:: EXCERPTED RECORDS ::
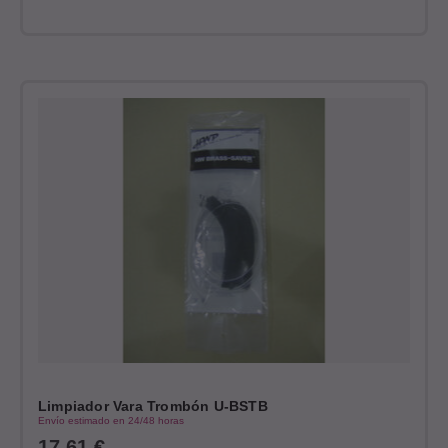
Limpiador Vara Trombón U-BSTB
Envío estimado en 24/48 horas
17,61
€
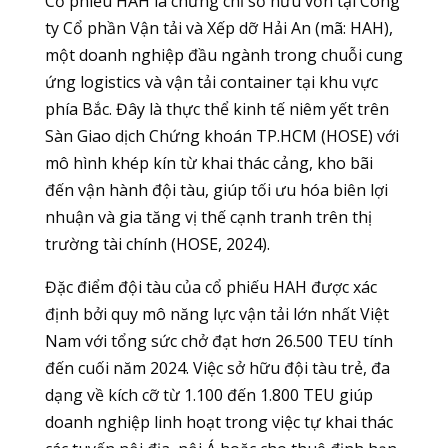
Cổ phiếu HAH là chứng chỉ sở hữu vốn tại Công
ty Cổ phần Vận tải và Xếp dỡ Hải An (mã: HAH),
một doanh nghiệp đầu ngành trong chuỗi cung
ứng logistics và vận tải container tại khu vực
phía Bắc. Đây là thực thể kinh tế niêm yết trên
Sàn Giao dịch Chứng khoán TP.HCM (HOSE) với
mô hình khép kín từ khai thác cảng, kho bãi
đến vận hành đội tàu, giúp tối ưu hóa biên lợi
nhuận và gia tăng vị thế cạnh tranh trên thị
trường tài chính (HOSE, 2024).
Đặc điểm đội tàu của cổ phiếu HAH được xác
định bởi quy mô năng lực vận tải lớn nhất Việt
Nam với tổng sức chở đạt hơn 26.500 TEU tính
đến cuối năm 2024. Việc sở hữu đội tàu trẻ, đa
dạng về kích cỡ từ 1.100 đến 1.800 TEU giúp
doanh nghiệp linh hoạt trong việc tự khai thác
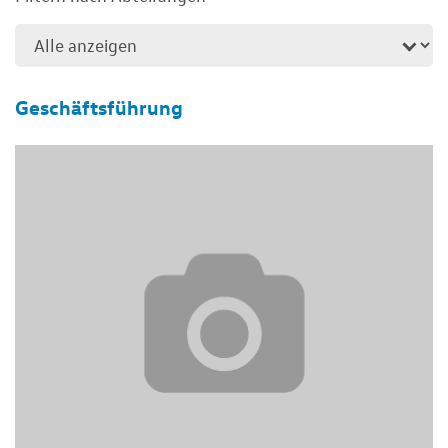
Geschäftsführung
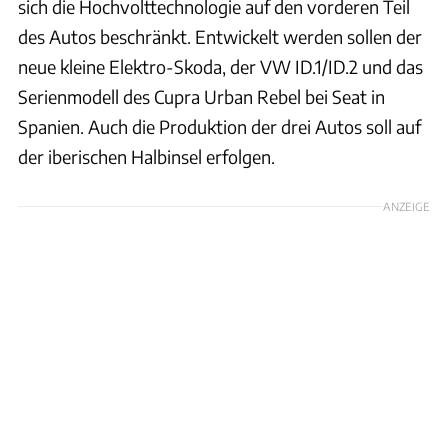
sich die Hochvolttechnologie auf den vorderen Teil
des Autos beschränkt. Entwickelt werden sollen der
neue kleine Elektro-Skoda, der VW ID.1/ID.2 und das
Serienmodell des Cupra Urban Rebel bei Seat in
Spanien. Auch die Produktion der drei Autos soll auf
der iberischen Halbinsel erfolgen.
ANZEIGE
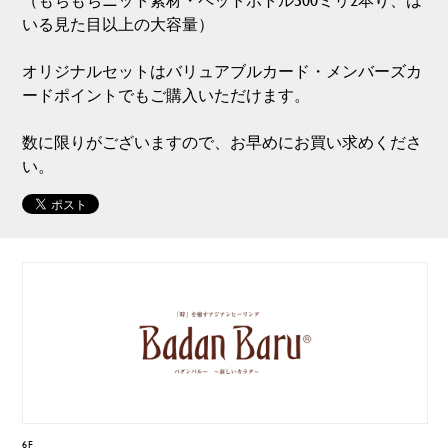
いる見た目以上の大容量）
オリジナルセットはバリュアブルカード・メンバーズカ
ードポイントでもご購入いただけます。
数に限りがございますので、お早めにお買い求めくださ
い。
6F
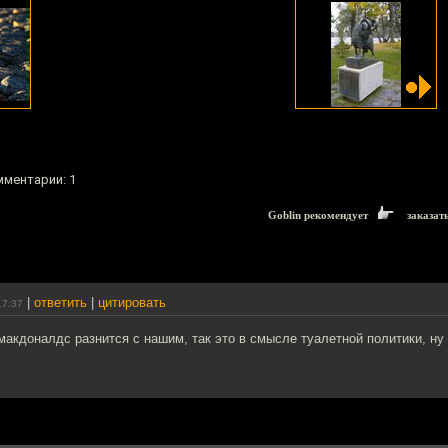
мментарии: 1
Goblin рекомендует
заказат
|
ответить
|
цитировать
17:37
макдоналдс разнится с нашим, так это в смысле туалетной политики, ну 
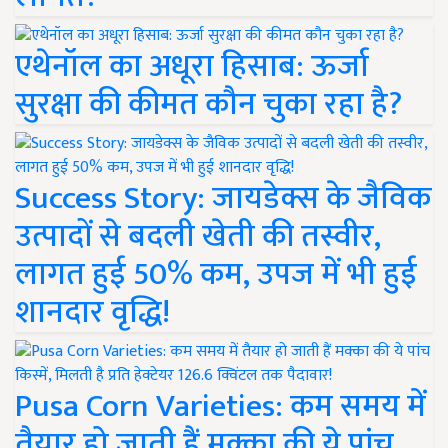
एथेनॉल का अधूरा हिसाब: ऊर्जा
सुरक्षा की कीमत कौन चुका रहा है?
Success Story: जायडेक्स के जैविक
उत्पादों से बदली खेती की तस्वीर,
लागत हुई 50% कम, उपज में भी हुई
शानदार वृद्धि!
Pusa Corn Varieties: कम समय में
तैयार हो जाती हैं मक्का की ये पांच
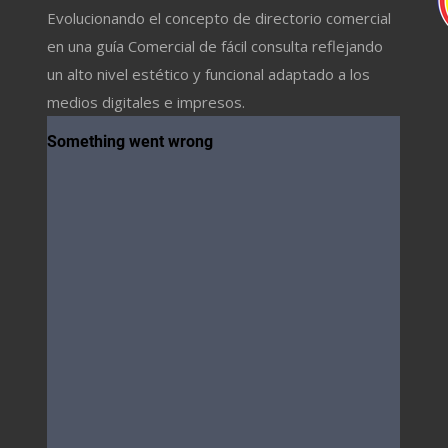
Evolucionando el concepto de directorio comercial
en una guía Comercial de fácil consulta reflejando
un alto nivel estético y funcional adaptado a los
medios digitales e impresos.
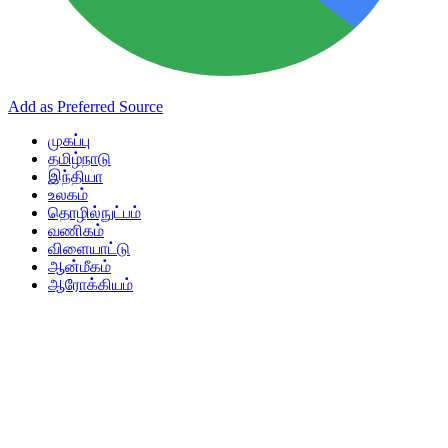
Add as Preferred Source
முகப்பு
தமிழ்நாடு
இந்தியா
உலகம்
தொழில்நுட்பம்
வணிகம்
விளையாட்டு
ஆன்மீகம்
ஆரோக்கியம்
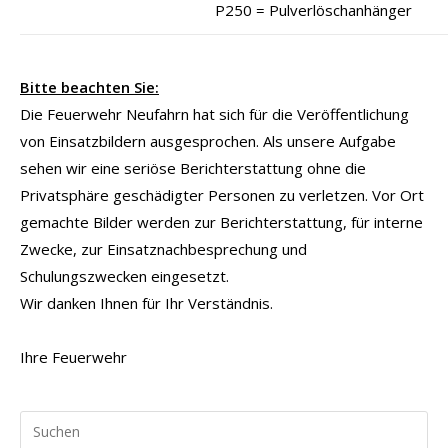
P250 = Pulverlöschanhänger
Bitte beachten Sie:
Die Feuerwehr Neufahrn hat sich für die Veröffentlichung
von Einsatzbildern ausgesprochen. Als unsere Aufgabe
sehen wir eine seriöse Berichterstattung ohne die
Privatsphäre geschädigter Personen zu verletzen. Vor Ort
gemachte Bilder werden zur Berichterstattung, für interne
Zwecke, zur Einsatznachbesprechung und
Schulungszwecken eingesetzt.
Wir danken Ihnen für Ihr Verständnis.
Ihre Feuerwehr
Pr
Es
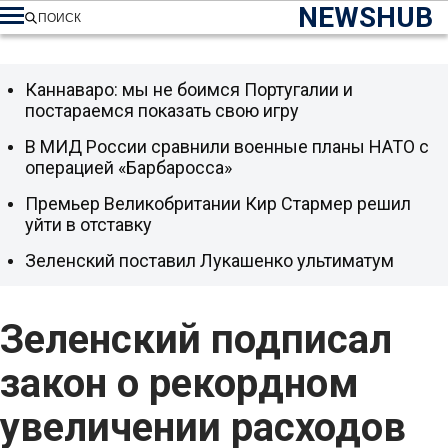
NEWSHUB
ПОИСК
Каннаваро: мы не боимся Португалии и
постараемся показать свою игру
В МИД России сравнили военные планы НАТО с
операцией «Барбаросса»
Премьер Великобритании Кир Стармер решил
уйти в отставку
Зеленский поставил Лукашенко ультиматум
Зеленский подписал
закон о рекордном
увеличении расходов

:: TASK ITEM ::
Each line from the one containing "Каннаваро: мы не боимся Португалии и" to the final line of the entries above must be returned exactly, and no other line may appear.

:: SOLUTION FOR THIS TASK ::
Каннаваро: мы не боимся Португалии и
постараемся показать свою игру
В МИД России сравнили военные планы НАТО с
операцией «Барбаросса»
Премьер Великобритании Кир Стармер решил
уйти в отставку
Зеленский поставил Лукашенко ультиматум
Зеленский подписал
закон о рекордном
увеличении расходов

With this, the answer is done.